If you’re veggie or vegan too, what are your top reasons for making the change? And if you’re not, what are your thoughts?


  1. I am not veggie or vegan, though I have worked on reducing my consumption of animal products, particularly red meat. My main reason for continuing to consume animal products is cost driven. The building block of veganism/vegetarianism are fairly cheap in my location (Atlantic Canada) but items like nuts, soy, tofu, most fresh produce even in season are not cheap at all and to switch to a wholly plant-derived diet would be extremely cost-prohibitive at this point in my life (early twenties, currently in a contract position until November, paying off massive student loans). And finally, I currently live in a rural community that is not friendly to alternative diets. I'm lactose-intolerant and have had a devil of a time finding dairy-free substitutes. My neighbourhood grocery store, one of a large chain across Canada, doesn't have a Natural Value section (what they call vegan/veggie foods). At all. There's a few random sprinklings of veggie/vegan friendly foods, but for the most part, very little.

    I also acknowledge I'm pretty selfish about it. Is that right? No, but it's where I am. At some point I intend to move to a larger centre, where I might consider doing a bit more.

    1. Thanks for commenting! It's such a shame that so many vegan alternatives are inaccessible or expensive in so many places.
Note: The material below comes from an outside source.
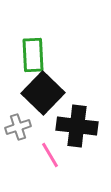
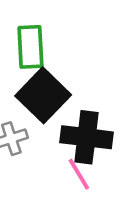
pink line: (50, 155) -> (79, 174), moved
I'm lucky enough to have pretty well-stocked supermarkets near me, but even then I miss out on a lot of things that other vegans eat as staples just because it's so expensive - if I could live on cashew nuts I would, but not at £8 a kilo... I think it can be a lot tougher in North America than it can be here too just because of how isolated rural neighbourhoods can be, and how food deserts are actually a thing in some areas which is (as far as I know) pretty unheard of here.

      Do what you can do and try not to feel bad about it. ♥ We can only do what our circumstances or what our health etc. can allow in the end.
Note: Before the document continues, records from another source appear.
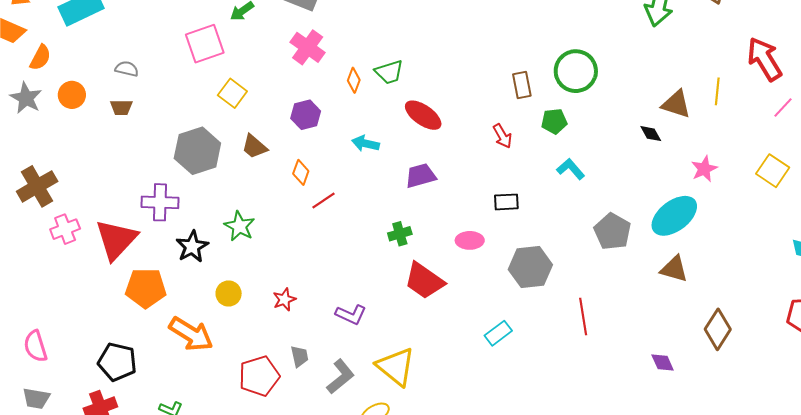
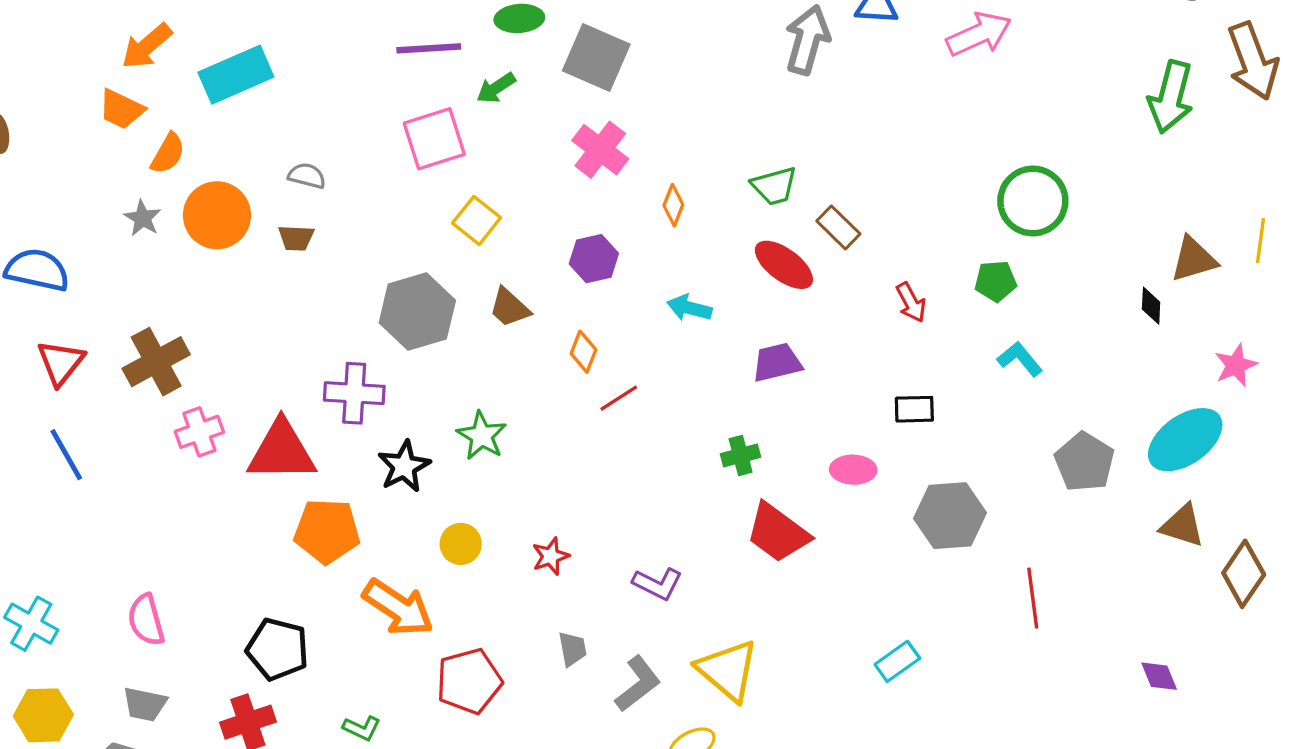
green trapezoid: (389, 72) -> (774, 186), moved
brown rectangle: (522, 85) -> (838, 227), moved, turned -36
orange circle: (72, 95) -> (217, 215), size x1.5
gray star: (26, 98) -> (143, 218), size x0.7
brown triangle: (676, 104) -> (1194, 259), turned -36
black diamond: (651, 134) -> (1151, 306), turned 30
red triangle: (116, 239) -> (282, 451), turned 45
brown diamond: (718, 329) -> (1244, 574), moved
cyan rectangle: (498, 333) -> (897, 661), moved
red pentagon: (259, 376) -> (469, 681), moved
  2. I am one of these people who tries really hard to ignore the facts. I feel awful about my consumption of meat sometimes however it is really difficult to come out of your meat bubble and accept the truth.
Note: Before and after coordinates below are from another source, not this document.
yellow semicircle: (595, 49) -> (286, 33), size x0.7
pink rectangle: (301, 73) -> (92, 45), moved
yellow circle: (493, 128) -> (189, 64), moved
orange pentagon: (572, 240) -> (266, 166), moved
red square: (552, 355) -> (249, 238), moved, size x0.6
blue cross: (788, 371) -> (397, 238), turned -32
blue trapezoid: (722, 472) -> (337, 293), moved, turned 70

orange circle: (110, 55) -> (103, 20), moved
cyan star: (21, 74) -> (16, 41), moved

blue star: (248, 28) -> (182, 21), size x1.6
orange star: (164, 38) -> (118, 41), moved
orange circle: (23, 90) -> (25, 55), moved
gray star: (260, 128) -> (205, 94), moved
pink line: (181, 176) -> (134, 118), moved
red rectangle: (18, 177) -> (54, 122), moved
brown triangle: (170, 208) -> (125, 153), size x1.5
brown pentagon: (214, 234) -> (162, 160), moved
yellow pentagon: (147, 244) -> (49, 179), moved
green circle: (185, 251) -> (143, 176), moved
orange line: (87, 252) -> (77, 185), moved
    I was a vegetarian for many years and I am such a food phobic that I ended up malnourished when I was young. Eventually I ate meat again because I was fed up of being unable to eat in restaurants and was stuck on such a boring diet.

    Posts like this are pushing me more and more to get back to cruelty free living and not just cruelty free beauty. I look forward to reading more!

    Rebecca Claire, libfemblog.com xx

  3. This is so true and I agree with you every single issue you've brought up. I am in process of transitioning into a full on vegan, still have dairy if we go out for a meal. Since I've cut out cheese I actually could run much faster and longer as silly as it sounds! Also my boyfriend, who absolutely hates all this veganism thing, is starting to consider going vegetarian. So proud ahah. Well done mate, loved this.


  4. I absolutely loved this post, and I agree with pretty much everything. I'm a vegetarian with an unnatural obsession for cheese, which is why I'm not a vegan yet. Frankly, I think it might be impossible for me to go fully vegan as I have a hard time trying to get enough protein outside of eggs, milk and cheese without spending so much money on meat substitutes and nuts. Hell, I'm still trying and failing to make seitan products successfully, and I've been vego for almost five years.